Общество насилия и ненависти209 должно быть заменено миром «великих духовных связей, объединяющих людей в народ»210, а народы – в человечество, живущее по закону «братской жизни»211. Человек должен быть счастливым – таков категорический императив Толстого.

Но для этого необходим концептуальный принцип целостного осмысления жизни – не сводящийся лишь к толстовскому своеобразному «руссоизму», его философии «исцеляющего возврата к природной естественности». Еще раз подчеркну, что Толстой вовсе не отрицал науку, как не отрицал и прогресс и, следовательно, определенных достижений европейской цивилизации.

При всей своей беспощадной критике ее, Толстой – в отличие и от Руссо, и от целого ряда восточных идеологов – ни разу не отвергал ее целиком. Для него (и тут он радикально противоречит Руссо) ненавистна не вся цивилизация, а только цивилизация собственнического мира; он обличает не культуру европейского типа вообще, а только лжекультуру «богатых и сытых»; он признает науку, ее потенциальную благотворность для человечества, но лишь при условии, что ее достижения должны быть использованы для блага людей.

«То, что называют цивилизацией, – пишет Толстой, – есть рост человечества. Рост необходим, нельзя про него говорить, хорошо это или дурно. Это есть, – в нем жизнь. Как рост дерева»212. Но, добавляет он, «сук, или силы жизни, растущие в суку, не правы, вредны, если они поглощают всю силу роста. Это – с нашей цивилизацией». При всех ее бесспорных достижениях она уже тем не менее прогнила, и потому не она, а мудрые восточные народы помогут (хотя, повторяю, главным ориентиром будет исключительно «истинное христианство»!) человечеству вступить на путь к лучшему будущему.

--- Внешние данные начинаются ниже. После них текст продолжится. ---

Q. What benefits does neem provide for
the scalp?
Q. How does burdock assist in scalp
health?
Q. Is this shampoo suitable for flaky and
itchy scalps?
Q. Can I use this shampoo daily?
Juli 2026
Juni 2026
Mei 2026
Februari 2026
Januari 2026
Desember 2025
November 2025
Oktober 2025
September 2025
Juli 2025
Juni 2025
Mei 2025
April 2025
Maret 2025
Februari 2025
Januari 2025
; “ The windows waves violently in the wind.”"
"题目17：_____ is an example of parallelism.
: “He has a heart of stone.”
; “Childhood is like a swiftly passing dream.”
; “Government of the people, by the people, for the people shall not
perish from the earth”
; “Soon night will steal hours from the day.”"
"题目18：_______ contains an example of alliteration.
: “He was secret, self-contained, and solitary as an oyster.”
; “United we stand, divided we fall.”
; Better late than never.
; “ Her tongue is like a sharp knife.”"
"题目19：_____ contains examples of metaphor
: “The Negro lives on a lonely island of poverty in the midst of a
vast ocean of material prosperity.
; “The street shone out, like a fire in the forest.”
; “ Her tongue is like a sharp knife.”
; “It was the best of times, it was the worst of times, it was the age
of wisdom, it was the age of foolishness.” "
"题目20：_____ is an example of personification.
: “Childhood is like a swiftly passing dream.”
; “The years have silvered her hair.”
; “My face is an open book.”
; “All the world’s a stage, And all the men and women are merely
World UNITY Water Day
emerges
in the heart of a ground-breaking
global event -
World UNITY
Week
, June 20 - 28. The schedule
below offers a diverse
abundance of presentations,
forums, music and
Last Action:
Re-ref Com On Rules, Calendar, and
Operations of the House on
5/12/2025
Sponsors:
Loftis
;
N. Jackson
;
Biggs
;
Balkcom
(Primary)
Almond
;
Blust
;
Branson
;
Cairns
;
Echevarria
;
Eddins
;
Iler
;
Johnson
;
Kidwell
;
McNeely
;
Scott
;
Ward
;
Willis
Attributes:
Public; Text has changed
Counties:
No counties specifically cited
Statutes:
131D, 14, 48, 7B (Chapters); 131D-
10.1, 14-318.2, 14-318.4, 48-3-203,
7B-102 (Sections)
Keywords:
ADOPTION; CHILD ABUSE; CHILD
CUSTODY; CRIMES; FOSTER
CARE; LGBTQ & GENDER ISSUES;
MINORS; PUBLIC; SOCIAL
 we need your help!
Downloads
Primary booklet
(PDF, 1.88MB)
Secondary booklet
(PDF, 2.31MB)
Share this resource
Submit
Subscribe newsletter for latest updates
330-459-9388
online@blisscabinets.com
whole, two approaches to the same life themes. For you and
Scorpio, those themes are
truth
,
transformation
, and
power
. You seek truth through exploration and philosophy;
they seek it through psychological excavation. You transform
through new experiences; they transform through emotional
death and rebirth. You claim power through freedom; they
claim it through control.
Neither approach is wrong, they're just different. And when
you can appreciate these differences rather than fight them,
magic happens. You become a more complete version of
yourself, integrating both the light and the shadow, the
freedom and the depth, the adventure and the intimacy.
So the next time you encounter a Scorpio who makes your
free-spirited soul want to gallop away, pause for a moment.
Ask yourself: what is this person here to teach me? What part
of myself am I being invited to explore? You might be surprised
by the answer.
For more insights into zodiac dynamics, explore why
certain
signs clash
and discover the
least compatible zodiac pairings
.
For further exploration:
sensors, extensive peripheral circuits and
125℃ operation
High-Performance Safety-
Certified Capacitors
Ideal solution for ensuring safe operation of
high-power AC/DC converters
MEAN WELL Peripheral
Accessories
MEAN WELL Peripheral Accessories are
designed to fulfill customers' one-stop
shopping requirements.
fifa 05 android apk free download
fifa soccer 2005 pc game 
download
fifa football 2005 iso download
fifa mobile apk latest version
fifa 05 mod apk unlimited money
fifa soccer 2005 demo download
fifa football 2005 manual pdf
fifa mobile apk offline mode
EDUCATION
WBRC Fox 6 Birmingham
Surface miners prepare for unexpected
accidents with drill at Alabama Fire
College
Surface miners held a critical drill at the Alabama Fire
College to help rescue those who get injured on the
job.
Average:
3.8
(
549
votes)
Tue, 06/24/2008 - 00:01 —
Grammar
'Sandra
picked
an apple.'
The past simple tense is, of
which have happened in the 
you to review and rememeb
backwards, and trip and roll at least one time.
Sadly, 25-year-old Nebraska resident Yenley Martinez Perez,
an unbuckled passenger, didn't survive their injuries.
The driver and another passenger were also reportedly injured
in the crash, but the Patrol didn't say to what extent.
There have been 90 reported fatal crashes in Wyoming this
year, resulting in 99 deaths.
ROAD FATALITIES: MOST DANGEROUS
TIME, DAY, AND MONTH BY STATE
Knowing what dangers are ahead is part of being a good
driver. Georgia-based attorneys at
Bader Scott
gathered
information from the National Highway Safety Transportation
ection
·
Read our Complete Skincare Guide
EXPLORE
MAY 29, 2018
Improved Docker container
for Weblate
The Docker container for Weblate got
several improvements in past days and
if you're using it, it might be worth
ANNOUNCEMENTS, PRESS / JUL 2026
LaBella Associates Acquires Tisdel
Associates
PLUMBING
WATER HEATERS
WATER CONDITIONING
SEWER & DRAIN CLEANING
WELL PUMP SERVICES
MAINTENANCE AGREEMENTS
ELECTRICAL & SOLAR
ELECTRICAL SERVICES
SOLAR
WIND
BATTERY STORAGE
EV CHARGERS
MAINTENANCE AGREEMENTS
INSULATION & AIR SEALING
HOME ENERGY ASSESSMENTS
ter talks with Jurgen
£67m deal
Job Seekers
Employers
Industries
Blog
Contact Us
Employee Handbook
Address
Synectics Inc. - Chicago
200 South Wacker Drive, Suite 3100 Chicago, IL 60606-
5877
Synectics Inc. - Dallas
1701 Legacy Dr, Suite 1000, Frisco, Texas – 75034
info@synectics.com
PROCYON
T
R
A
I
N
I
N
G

Толстовская картина мира резко дихотомична: есть страны и народы Запада, развращенные буржуазной цивилизацией, оторванные от «хлебного труда» и погрязшие в болоте стяжательства; им противостоят земледельческие народы Востока, сохранившие патриархальные формы бытия, не поддавшиеся «соблазнам цивилизации»214 и свято исповедующие законы древних религий215. Они могут быть носителями подлинной культуры, универсализаторами «истинно нравственного начала», если только найдут в себе мужество самоизолироваться от современной европейской цивилизации, тем самым вновь и вновь поставив под сомнение всеобщность закона прогресса. Ведь «…большая часть человечества, весь так называемый Восток, не подтверждает закона прогресса (ненавистного ему потому, что он означал, по Толстому, «мучения капиталистической цивилизации». – М.Б.), а, напротив, опровергает его»216.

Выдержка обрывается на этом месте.